# How to complete this task
Retype the records below exactly as they stand, but with no images.

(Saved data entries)
--- START ---
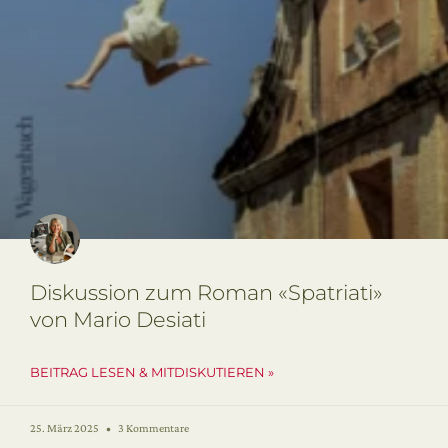
Diskussion zum Roman «Spatriati»
von Mario Desiati
BEITRAG LESEN & MITDISKUTIEREN »
25. März 2025
3 Kommentare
--- END ---
# Expected output
Diskussion zum Roman «Spatriati»
von Mario Desiati
BEITRAG LESEN & MITDISKUTIEREN »
25. März 2025
3 Kommentare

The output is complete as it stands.